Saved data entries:

--------------------------------------------------

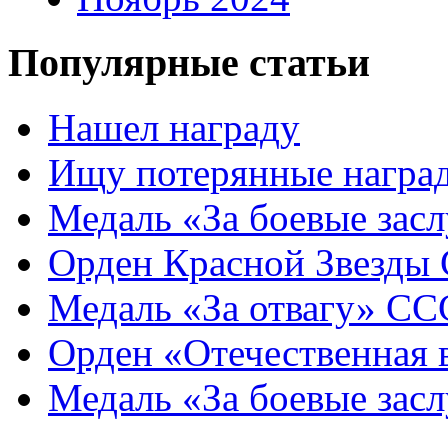
Популярные статьи
Нашел награду
Ищу потерянные награ
Медаль «За боевые зас
Орден Красной Звезды
Медаль «За отвагу» СС
Орден «Отечественная
Медаль «За боевые зас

--------------------------------------------------

Try it → If a line above holds the string "Орден", copy it out.

Answer box →
Орден Красной Звезды
Орден «Отечественная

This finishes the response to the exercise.